Leading voices in AI regularly refer to mythical beings: the Golem in the recent talk titled The AI dilemma by The Center for Humane Technology (same people who did the Social Dilemma doc). The Moloch in Max Tegmark’s interview with Lex Fridman The Case for Halting AI Development. Grabbing for myths is a bi product of Silicon Valley’s culture of ‘high weirdness’ which is at the heart of AI, quoting author Mike Miller “God, Human, Animal, Machine. Singularity is a very mythic concept”. I recommend his recent interview with the New York Times’s Ezra Klein, where they discuss why AI can profoundly unsettle our sense of reality and our own humanity.

Pro-Nuances and Anti-Binary thinking.

I also think there is a beautiful side to this. In the sense we are witnessing the evolution of our species in real time. And a new definition of consent over our bodies.

When actors, artists and creators agree to outsource their likeness to AIs and are compensated for it, a new ecosystem of legalities and agreements can be forged. Potentially a new branch of pop culture has been born too.

With cultural influencers taking full reign over their digital permutations, this could be the tipping point for the mainstreaming of digital products such as clothing, and other bi-products. We are one technology away from this, should Augmented Reality transform our lives as recently shared by Humane’s founder Imran Chaudry. With cultural producers embodied in their variety of lifeforms now switched on 24 hours a day, to the max, how far will future media go?

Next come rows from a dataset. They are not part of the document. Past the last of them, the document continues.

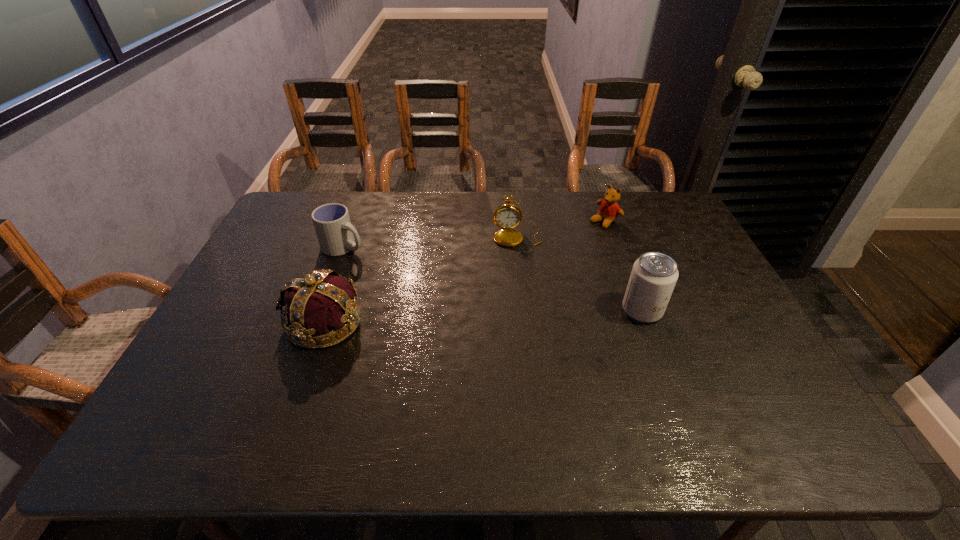 At what (x,y) coordinates should I click in order to perform the action: click on vacant region located with the handle on the side of the cup. Please return your answer as a coordinate pair (x, y). The image size is (960, 540). Looking at the image, I should click on (374, 259).

The width and height of the screenshot is (960, 540). I want to click on vacant space located with the handle on the side of the cup, so click(x=420, y=281).

You are a GUI agent. You are given a task and a screenshot of the screen. Output one action in this format:
    pyautogui.click(x=<x>, y=<y>)
    Task: Click on the vacant point located 0.380m with the handle on the side of the cup
    
    Given the screenshot: What is the action you would take?
    pyautogui.click(x=457, y=299)

In order to click on vacant position located 0.340m on the front-facing side of the teddy bear in this screenshot , I will do pyautogui.click(x=528, y=272).

The height and width of the screenshot is (540, 960). Find the location of `free space located 0.250m on the front-facing side of the teddy bear`. free space located 0.250m on the front-facing side of the teddy bear is located at coordinates (547, 259).

Identify the location of free space located on the front-facing side of the teddy bear. The height and width of the screenshot is (540, 960). (518, 279).

In order to click on pocket watch present at the far edge in this screenshot , I will do `click(507, 216)`.

Locate an element on the screen. teddy bear present at the far edge is located at coordinates (609, 210).

I want to click on vacant space at the far edge of the desktop, so click(x=384, y=193).

At what (x,y) coordinates should I click in order to perform the action: click on vacant space at the near edge of the desktop. Please return your answer as a coordinate pair (x, y). This screenshot has height=540, width=960. Looking at the image, I should click on (481, 391). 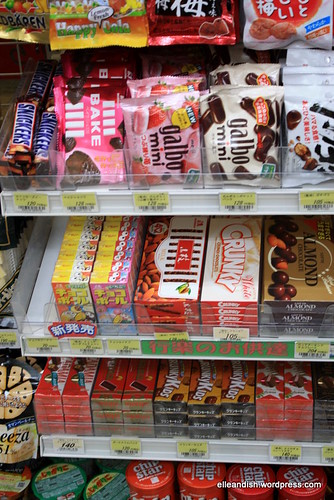 Where is `chinese candy box`? chinese candy box is located at coordinates pos(75,291), pos(124,299). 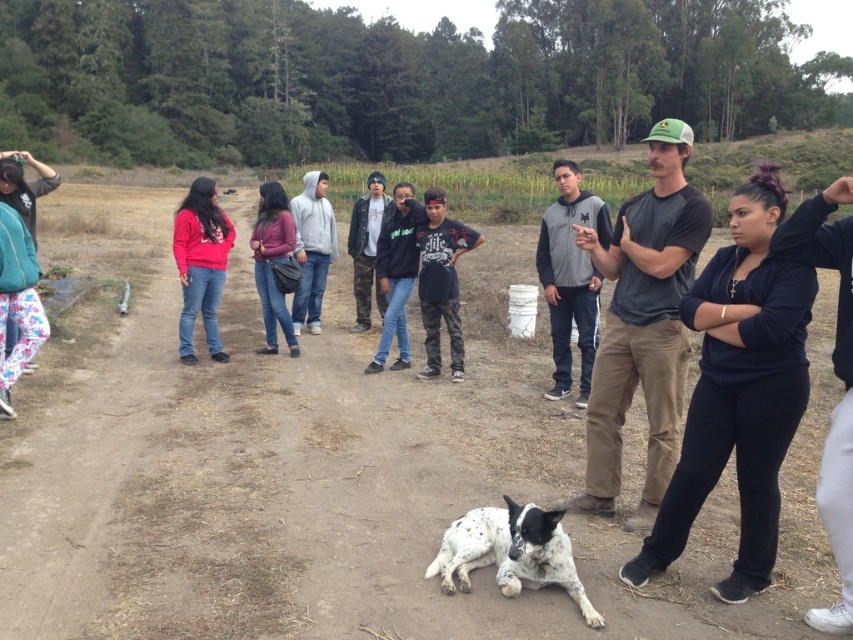 Question: Can you confirm if black matte hoodie at center is positioned below gray hoodie at center?

Choices:
 (A) no
 (B) yes

Answer: (B)

Question: Among these objects, which one is nearest to the camera?

Choices:
 (A) gray hoodie at center
 (B) dark gray hoodie at center

Answer: (B)

Question: Based on their relative distances, which object is nearer to the black camo pants at center?

Choices:
 (A) camouflage jacket at center
 (B) matte red hoodie at left
 (C) gray hoodie at center
 (D) dark gray hoodie at center

Answer: (A)

Question: Can you confirm if white spotted fur dog at center is smaller than black camo pants at center?

Choices:
 (A) no
 (B) yes

Answer: (A)

Question: Is matte red hoodie at left further to the viewer compared to black camo pants at center?

Choices:
 (A) no
 (B) yes

Answer: (B)

Question: Which object is closer to the camera taking this photo?

Choices:
 (A) dark gray hoodie at center
 (B) gray fleece jacket at center

Answer: (A) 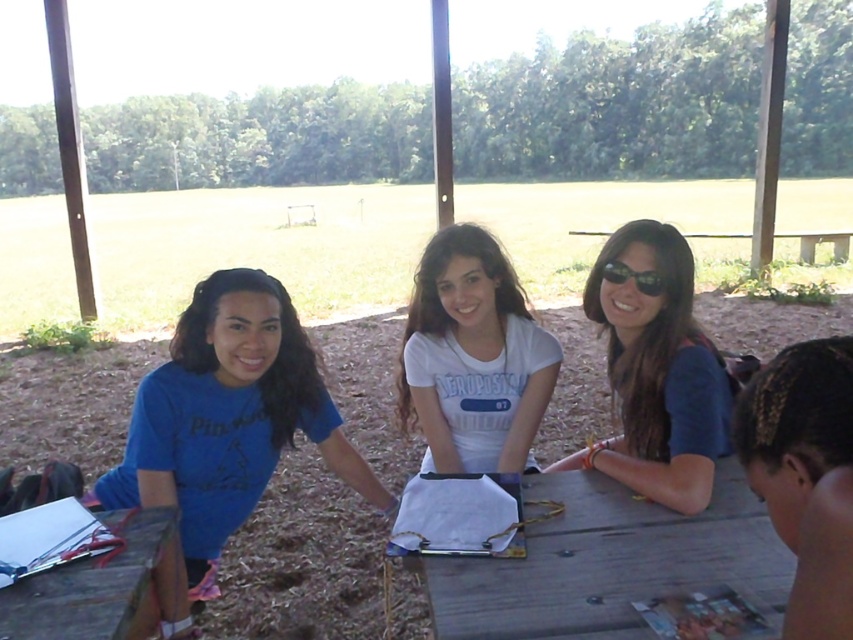 Question: Does matte blue shirt at center appear under dark brown hair at lower right?

Choices:
 (A) no
 (B) yes

Answer: (A)

Question: Estimate the real-world distances between objects in this image. Which object is farther from the wooden picnic table at lower left?

Choices:
 (A) white matte shirt at center
 (B) black plastic sunglasses at upper center

Answer: (B)

Question: Observing the image, what is the correct spatial positioning of matte blue shirt at center in reference to black plastic sunglasses at upper center?

Choices:
 (A) above
 (B) below

Answer: (B)

Question: Is white matte shirt at center positioned in front of dark brown hair at lower right?

Choices:
 (A) no
 (B) yes

Answer: (A)

Question: Among these points, which one is farthest from the camera?

Choices:
 (A) (276, 346)
 (B) (625, 488)

Answer: (A)

Question: Which object appears closest to the camera in this image?

Choices:
 (A) dark brown hair at lower right
 (B) matte blue shirt at center
 (C) wooden table at center
 (D) wooden picnic table at lower left

Answer: (A) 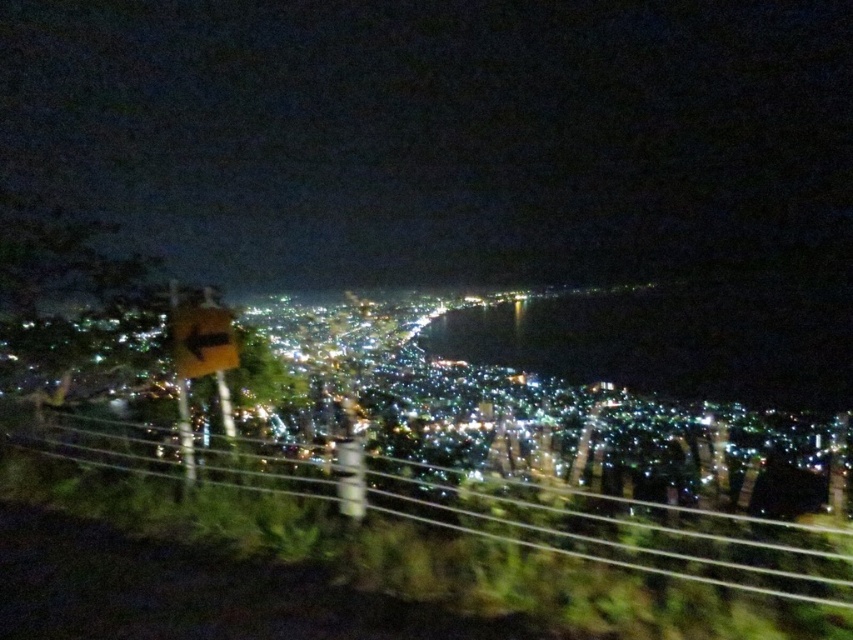 You are a photographer who wants to capture the city lights in the background. You notice the metallic wire fence at lower center and the yellow matte sign at lower left are blocking your view. Which object should you move closer to in order to frame the city lights better?

The metallic wire fence at lower center is much taller than the yellow matte sign at lower left. To frame the city lights better, you should move closer to the yellow matte sign at lower left to avoid its obstruction since it is shorter.

Based on the photo, you are standing in the city at night and see the metallic wire fence at lower center and the yellow matte sign at lower left. Which object is positioned to the right of the other?

The metallic wire fence at lower center is to the right of the yellow matte sign at lower left.

You are a photographer who just took a picture of a city at night. You want to know if the metallic wire fence at lower center is located at the point with coordinates (630, 534). Can you confirm this?

Yes, the metallic wire fence at lower center is represented by point (630, 534). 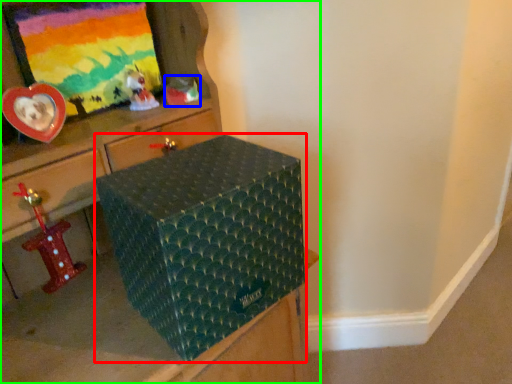 Question: Estimate the real-world distances between objects in this image. Which object is closer to box (highlighted by a red box), toy (highlighted by a blue box) or furniture (highlighted by a green box)?

Choices:
 (A) toy
 (B) furniture

Answer: (B) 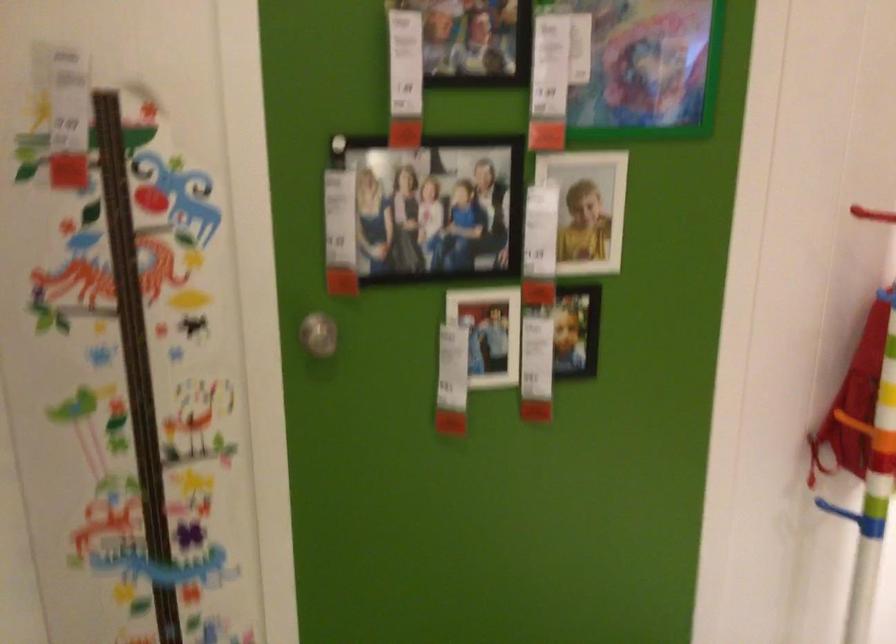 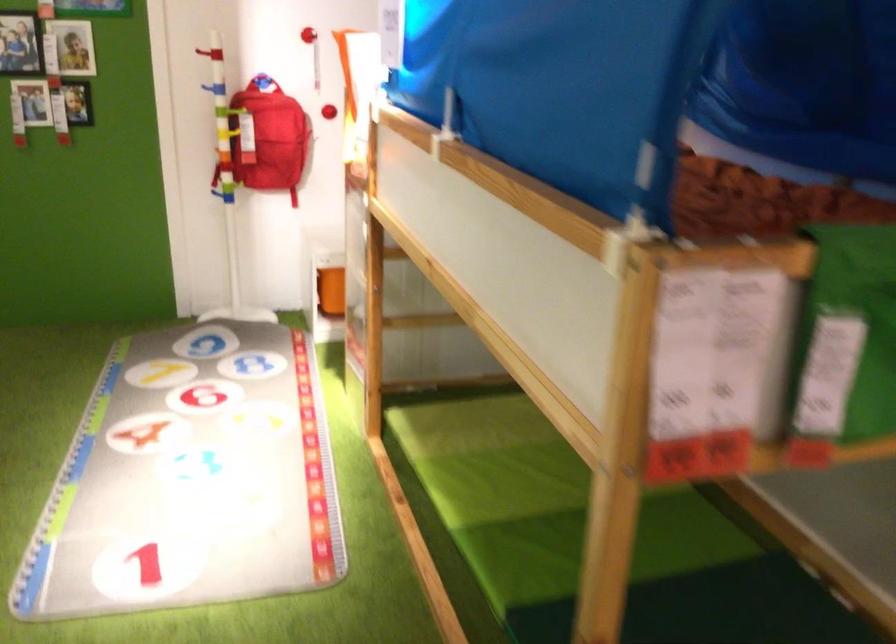 What movement of the cameraman would produce the second image?

The movement direction of the cameraman is right, backward. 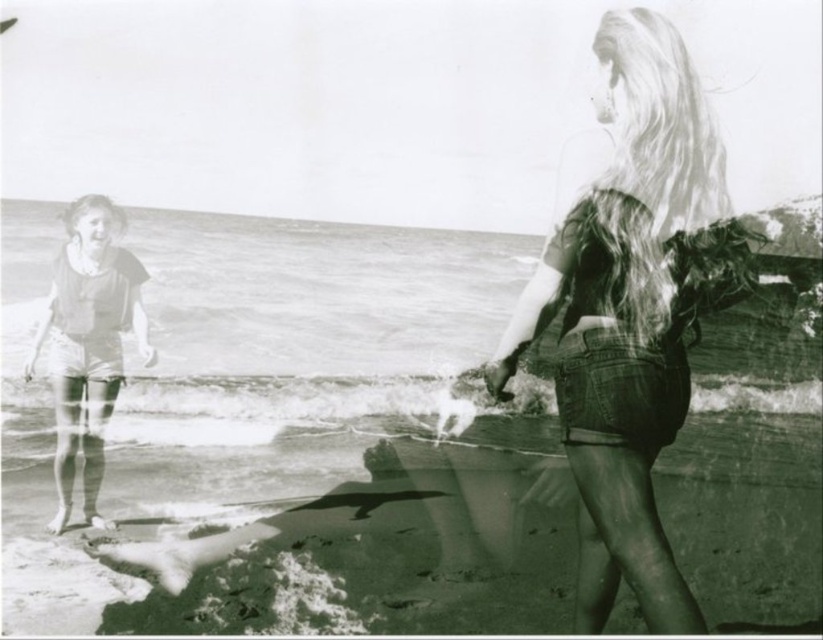 Can you confirm if smooth sand at lower center is positioned to the left of denim shorts at center?

Indeed, smooth sand at lower center is positioned on the left side of denim shorts at center.

Which is more to the left, smooth sand at lower center or denim shorts at center?

smooth sand at lower center is more to the left.

Which is in front, point (487, 452) or point (670, 584)?

Point (670, 584) is more forward.

Locate an element on the screen. smooth sand at lower center is located at coordinates (379, 548).

Who is more distant from viewer, (68, 593) or (42, 324)?

The point (42, 324) is behind.

Which of these two, smooth sand at lower center or matte fabric swimsuit at left, stands shorter?

smooth sand at lower center is shorter.

Identify the location of smooth sand at lower center. (379, 548).

In the scene shown: Between denim shorts at center and matte fabric swimsuit at left, which one is positioned lower?

matte fabric swimsuit at left

Does denim shorts at center appear over matte fabric swimsuit at left?

Yes, denim shorts at center is above matte fabric swimsuit at left.

Between point (649, 493) and point (75, 317), which one is positioned in front?

Positioned in front is point (649, 493).

Identify the location of denim shorts at center. The image size is (823, 640). (631, 310). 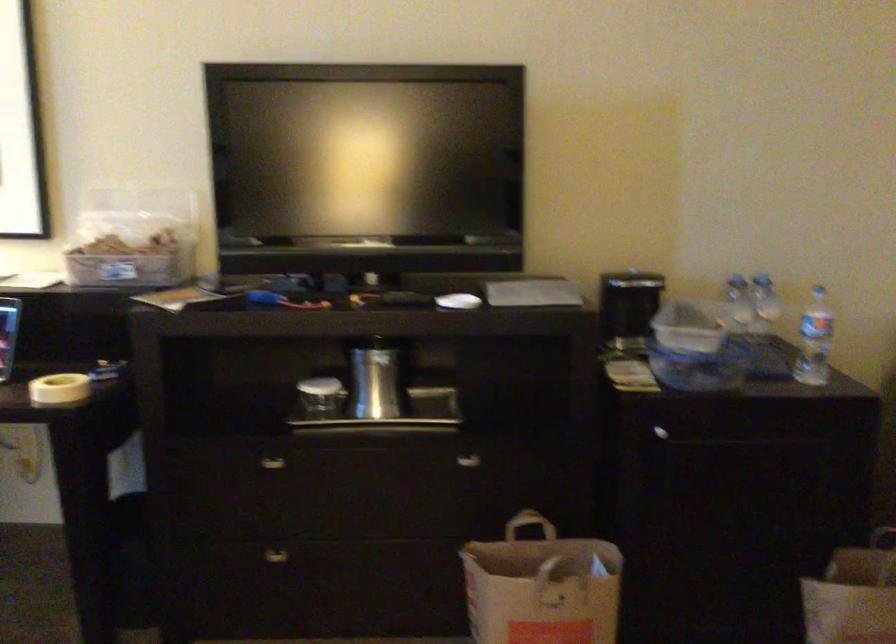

Futurist Douglas Rushkoff explains that human beings in a digital environment are becoming more and more like machines essentially defined by digital materials whilst the algorithms are becoming more and more like “living entities” stating “They act as if they are our evolutionary successors.”

It's dizzying. But it may push the boundaries of self expression. It may push us into spaces we can inhabit and own as humans. We are blessed with creativity and ingenuity and I hope we can build out ways to use AI that are sustaining for the people and planet, incorporating agency over our bodies and minds.

I am not 100% convinced this is happening now or any time soon when it comes to owning full agency over our AI clones. They seem to have a tendency to go rogue, given the black box aspect of AIs, which even leading AI experts can’t fully understand as we get closer to creating AGI (superior to Human intelligence). And the very organisational entities leading the AI arms race have as their primary financial incentives to control our behaviours.

Even the more reason to pioneer creator-led alternatives.